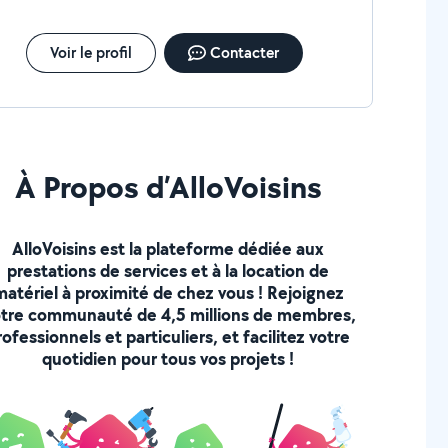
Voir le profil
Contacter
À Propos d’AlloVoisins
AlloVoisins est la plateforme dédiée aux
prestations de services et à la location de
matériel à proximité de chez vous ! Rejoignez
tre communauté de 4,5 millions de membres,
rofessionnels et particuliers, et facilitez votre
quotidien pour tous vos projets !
_ _ _ _ _ _ _
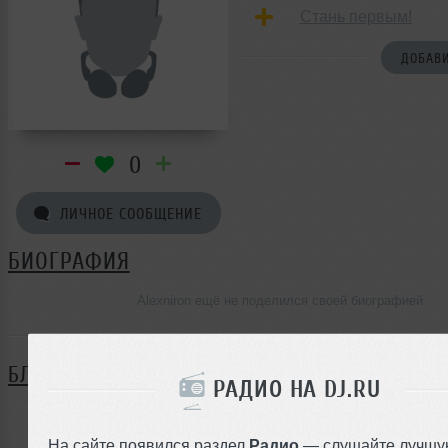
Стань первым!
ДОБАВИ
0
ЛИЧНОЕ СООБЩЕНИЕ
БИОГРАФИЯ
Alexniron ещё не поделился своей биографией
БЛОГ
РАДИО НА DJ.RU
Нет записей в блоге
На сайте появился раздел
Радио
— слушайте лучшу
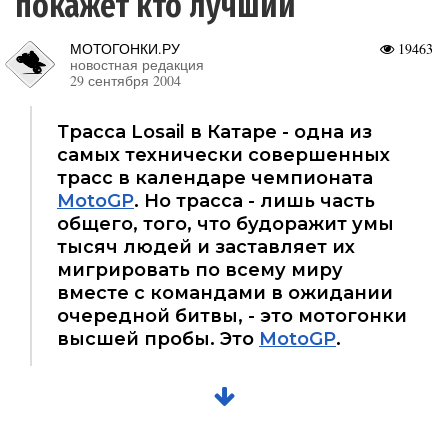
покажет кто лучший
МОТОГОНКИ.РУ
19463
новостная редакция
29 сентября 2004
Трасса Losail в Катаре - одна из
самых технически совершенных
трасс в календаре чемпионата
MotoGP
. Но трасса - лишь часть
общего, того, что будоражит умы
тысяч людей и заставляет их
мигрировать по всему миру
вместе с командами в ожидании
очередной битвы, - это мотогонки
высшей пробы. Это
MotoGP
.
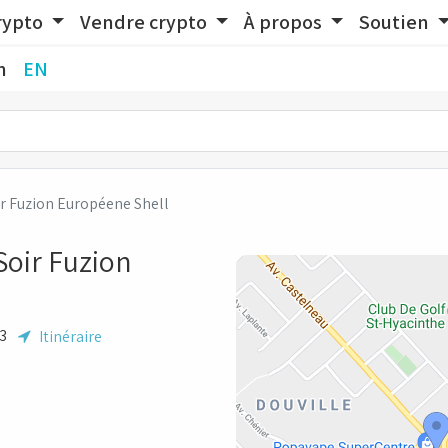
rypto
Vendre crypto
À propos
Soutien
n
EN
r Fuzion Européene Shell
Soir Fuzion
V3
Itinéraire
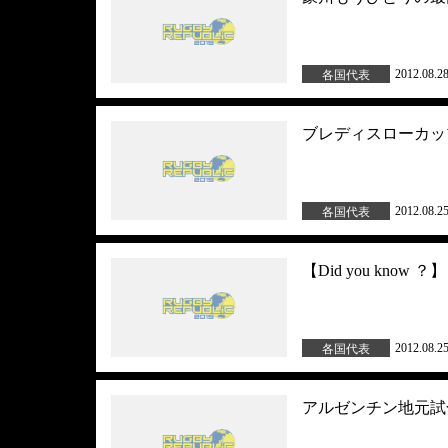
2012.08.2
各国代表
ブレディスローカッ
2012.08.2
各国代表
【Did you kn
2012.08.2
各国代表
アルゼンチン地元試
_ _ _ _ _ _ _
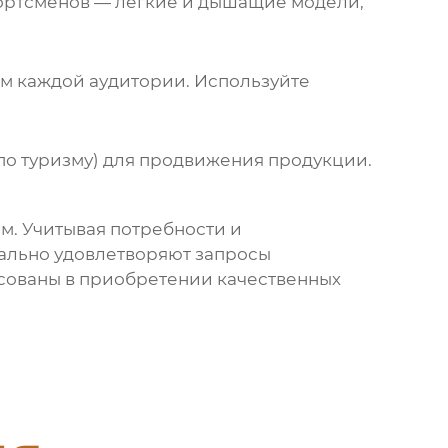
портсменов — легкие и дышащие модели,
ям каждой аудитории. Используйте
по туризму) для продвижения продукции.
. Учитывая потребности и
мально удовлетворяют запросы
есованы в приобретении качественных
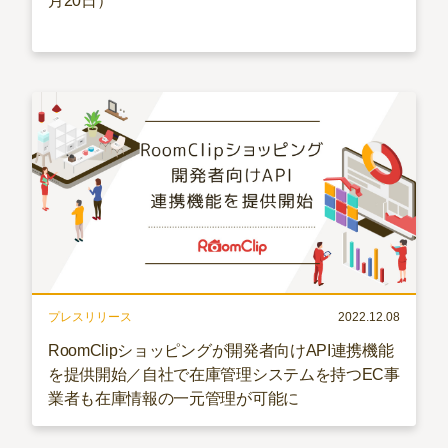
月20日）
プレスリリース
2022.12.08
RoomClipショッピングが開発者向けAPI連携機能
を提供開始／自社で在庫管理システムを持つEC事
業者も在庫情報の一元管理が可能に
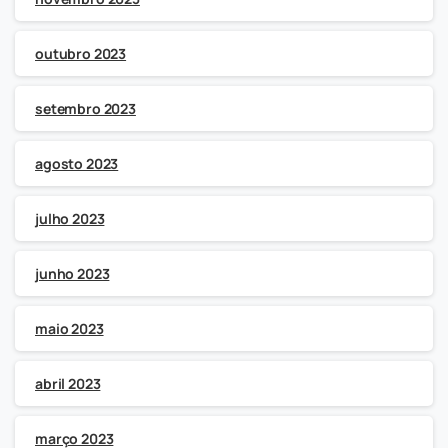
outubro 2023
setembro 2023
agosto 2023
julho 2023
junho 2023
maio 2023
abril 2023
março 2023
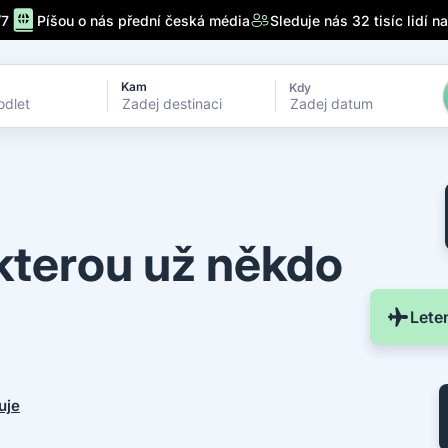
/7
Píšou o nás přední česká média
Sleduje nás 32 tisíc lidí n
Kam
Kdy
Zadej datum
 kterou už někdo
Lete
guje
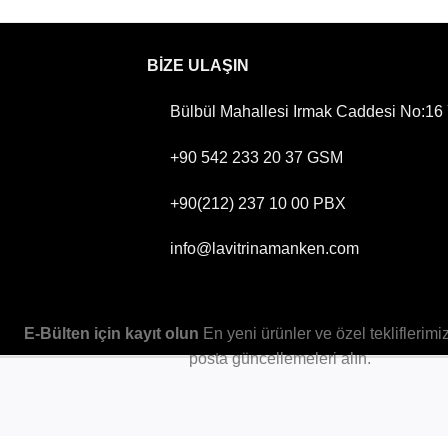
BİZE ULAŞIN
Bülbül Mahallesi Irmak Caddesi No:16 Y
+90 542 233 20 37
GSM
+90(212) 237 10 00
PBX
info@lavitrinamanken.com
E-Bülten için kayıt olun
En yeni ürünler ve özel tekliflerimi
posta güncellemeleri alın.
_ _ _ _ _ _ _
> **What is being asked**
Please write out, exactly as they appear above, only the lines in the stretch from the line with "Voir le profil" through the line with "quotidien pour tous vos projets !".

> **Response**
Voir le profil
Contacter
À Propos d’AlloVoisins
AlloVoisins est la plateforme dédiée aux
prestations de services et à la location de
matériel à proximité de chez vous ! Rejoignez
tre communauté de 4,5 millions de membres,
rofessionnels et particuliers, et facilitez votre
quotidien pour tous vos projets !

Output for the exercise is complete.